On March 3, 1988, at about 7:00 o’clock in the morning, Dr. Ona was informed that
Lugmoso had been pronounced brain dead. Two hours later, Dr. Ona was informed that
the electroencephalogram recording exhibited a flat tracing, thereby confirming that
Lugmoso was brain dead. The medical team then transplanted the kidneys and pancreas.
It appears that on the same day, Arlen Logmao, a brother of Arnelito, who was then a
resident of 17-C San Pedro Street, Mandaluyong, reported to Police Station No. 5,
Eastern Police District, Mandaluyong that the latter did not return home after seeing a
movie in Cubao, Quezon City, as evidenced by a Certification issued by said Station; and
that the relatives of Arnelito were likewise informed that the latter was missing. Upon
receiving the news from Aida, plaintiff and her other children went to La Funeraria Oro,
where they saw Arnelito inside a cheap casket. Plaintiff filed with the court a quo a
complaint for damages

Issue: Whether or not the respondent's sufferings were brought about by petitioner's
alleged negligence in granting authorization for the removal or retrieval of the internal
organs of respondent's son who had been declared brain dead.

Held: NO

The memorandum issued by petitioner showed the following statements:

“Please make certain that your Department has exerted all reasonable efforts to locate
the relatives or next-of-kin of the said deceased patient, such as appeal through the radios
and television, as well as through police and other government agencies and that the NBI
[Medico-Legal] Section has been notified and is aware of the case.”

“If all the above has been complied with, in accordance with the provisions of Republic
Act No. 349 as amended and P.D. 856, permission and/or authority is hereby given to the
Department of Surgery to retrieve and remove the kidneys, pancreas, liver and heart of
the said deceased patient and to transplant the said organs to any compatible patient
who maybe in need of said organs to live and survive.”

A careful reading of the above shows that petitioner instructed his subordinates to "make
certain" that "all reasonable efforts" are exerted to locate the patient's next of kin, even
enumerating ways in which to ensure that notices of the death of the patient would reach
said relatives. It also clearly stated that permission or authorization to retrieve and remove
the internal organs of the deceased was being given ONLY IF the provisions of the
applicable law had been complied with. Such instructions reveal that petitioner acted
prudently by directing his subordinates to exhaust all reasonable means of locating the
relatives of the deceased. He could not have made his directives any clearer. He even
specifically mentioned that permission is only being granted IF the Department of Surgery
has complied with all the requirements of the law.

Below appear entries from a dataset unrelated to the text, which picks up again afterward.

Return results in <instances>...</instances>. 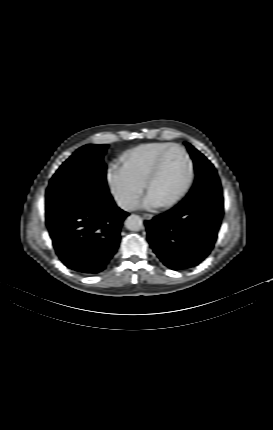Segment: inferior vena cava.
<instances>
[{"label":"inferior vena cava","mask_w":273,"mask_h":430,"mask_svg":"<svg viewBox=\"0 0 273 430\" xmlns=\"http://www.w3.org/2000/svg\"><path fill=\"white\" fill-rule=\"evenodd\" d=\"M118 205L126 210L133 209L135 206V202L130 201H118Z\"/></svg>","instance_id":"602c4592"}]
</instances>
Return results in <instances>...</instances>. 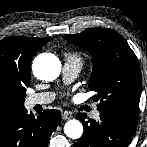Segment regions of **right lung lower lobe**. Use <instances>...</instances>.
I'll list each match as a JSON object with an SVG mask.
<instances>
[{
  "label": "right lung lower lobe",
  "mask_w": 147,
  "mask_h": 147,
  "mask_svg": "<svg viewBox=\"0 0 147 147\" xmlns=\"http://www.w3.org/2000/svg\"><path fill=\"white\" fill-rule=\"evenodd\" d=\"M61 121L58 110H46L37 118L25 108L0 118V147H47Z\"/></svg>",
  "instance_id": "obj_1"
}]
</instances>
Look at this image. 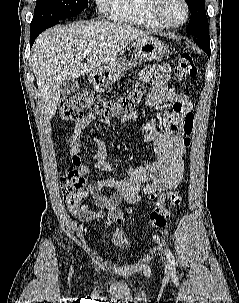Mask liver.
<instances>
[{"label": "liver", "mask_w": 239, "mask_h": 303, "mask_svg": "<svg viewBox=\"0 0 239 303\" xmlns=\"http://www.w3.org/2000/svg\"><path fill=\"white\" fill-rule=\"evenodd\" d=\"M148 35L125 23L107 21L54 26L39 35L31 62L48 117L51 119L56 113L64 80L114 61L130 42ZM86 51L90 53L84 56Z\"/></svg>", "instance_id": "1"}]
</instances>
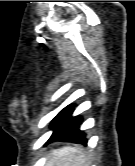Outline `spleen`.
Here are the masks:
<instances>
[{
    "mask_svg": "<svg viewBox=\"0 0 135 166\" xmlns=\"http://www.w3.org/2000/svg\"><path fill=\"white\" fill-rule=\"evenodd\" d=\"M86 161L82 149L67 146L53 150L46 166H88Z\"/></svg>",
    "mask_w": 135,
    "mask_h": 166,
    "instance_id": "spleen-1",
    "label": "spleen"
}]
</instances>
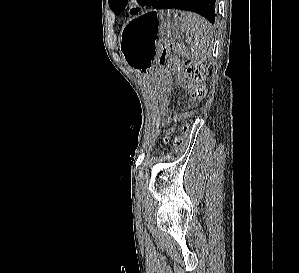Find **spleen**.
<instances>
[{"label": "spleen", "instance_id": "1", "mask_svg": "<svg viewBox=\"0 0 299 273\" xmlns=\"http://www.w3.org/2000/svg\"><path fill=\"white\" fill-rule=\"evenodd\" d=\"M181 22L186 32V42L191 55L197 61L207 62L212 57V26L204 17L184 11L181 12Z\"/></svg>", "mask_w": 299, "mask_h": 273}]
</instances>
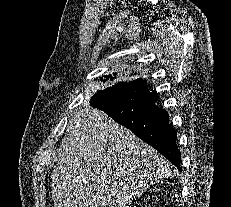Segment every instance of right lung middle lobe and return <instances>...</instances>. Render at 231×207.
I'll return each mask as SVG.
<instances>
[{
	"label": "right lung middle lobe",
	"instance_id": "dd1d6c3e",
	"mask_svg": "<svg viewBox=\"0 0 231 207\" xmlns=\"http://www.w3.org/2000/svg\"><path fill=\"white\" fill-rule=\"evenodd\" d=\"M125 82H120L112 87H109L103 91H99L97 94H99L100 99H104V98H109V97H119L122 94V88L121 86L124 84Z\"/></svg>",
	"mask_w": 231,
	"mask_h": 207
}]
</instances>
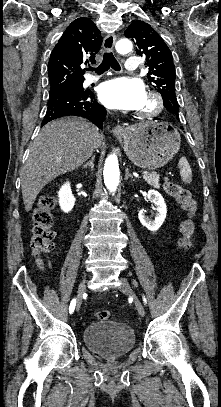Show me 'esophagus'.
I'll use <instances>...</instances> for the list:
<instances>
[{
  "instance_id": "34e87169",
  "label": "esophagus",
  "mask_w": 221,
  "mask_h": 407,
  "mask_svg": "<svg viewBox=\"0 0 221 407\" xmlns=\"http://www.w3.org/2000/svg\"><path fill=\"white\" fill-rule=\"evenodd\" d=\"M115 40H116L115 34H108L103 41V50L105 52H111L114 48ZM127 131L128 128L125 126L116 125L112 127V132L116 137L124 136Z\"/></svg>"
}]
</instances>
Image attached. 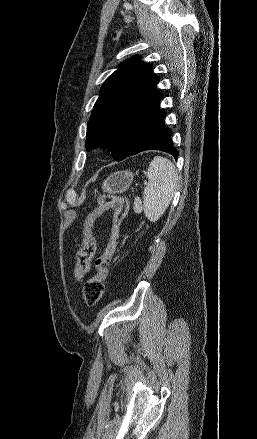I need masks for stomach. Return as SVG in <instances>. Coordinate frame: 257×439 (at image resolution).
Wrapping results in <instances>:
<instances>
[{"mask_svg":"<svg viewBox=\"0 0 257 439\" xmlns=\"http://www.w3.org/2000/svg\"><path fill=\"white\" fill-rule=\"evenodd\" d=\"M134 174L131 171H118L103 182L102 189L108 194H121L127 191L132 184Z\"/></svg>","mask_w":257,"mask_h":439,"instance_id":"obj_1","label":"stomach"}]
</instances>
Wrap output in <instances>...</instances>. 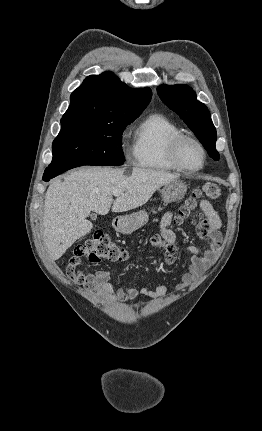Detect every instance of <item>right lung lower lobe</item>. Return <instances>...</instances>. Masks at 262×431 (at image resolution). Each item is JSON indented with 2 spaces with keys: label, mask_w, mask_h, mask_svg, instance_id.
I'll return each instance as SVG.
<instances>
[{
  "label": "right lung lower lobe",
  "mask_w": 262,
  "mask_h": 431,
  "mask_svg": "<svg viewBox=\"0 0 262 431\" xmlns=\"http://www.w3.org/2000/svg\"><path fill=\"white\" fill-rule=\"evenodd\" d=\"M79 166H82V165H67V166H62V167H47L45 172H44V175H43V180L49 181L50 179L58 176L59 174L65 172L69 169L79 167Z\"/></svg>",
  "instance_id": "1"
}]
</instances>
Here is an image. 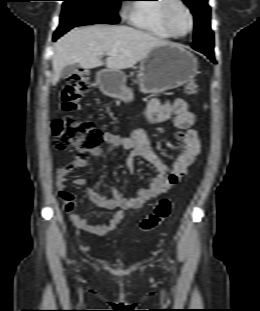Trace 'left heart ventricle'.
<instances>
[{
  "mask_svg": "<svg viewBox=\"0 0 260 311\" xmlns=\"http://www.w3.org/2000/svg\"><path fill=\"white\" fill-rule=\"evenodd\" d=\"M169 22L173 31L177 34H185L190 28L189 16L178 4L172 6L169 14Z\"/></svg>",
  "mask_w": 260,
  "mask_h": 311,
  "instance_id": "b2bd125f",
  "label": "left heart ventricle"
}]
</instances>
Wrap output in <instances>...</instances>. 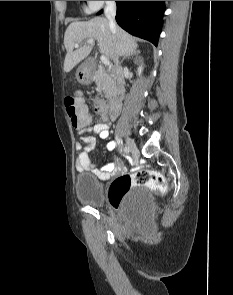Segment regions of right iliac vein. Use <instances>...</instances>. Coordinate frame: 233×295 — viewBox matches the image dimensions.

The only question that remains pertains to the sufficiency of time allowed for notices to
reach the relatives of the deceased.

If respondent failed to immediately receive notice of her son's death because the notices
did not properly state the name or identity of the deceased, fault cannot be laid at
petitioner's door.

The NKI could not have obtained the information about his name from the patient,
because as found by the lower courts, the deceased was already unconscious by the time
he was brought to the NKI.

Lastly, respondents failed to present any expert witness to prove that given the medical
technology and knowledge at that time in the 1980's, the doctors could or should have
waited longer before harvesting the internal organs for transplantation.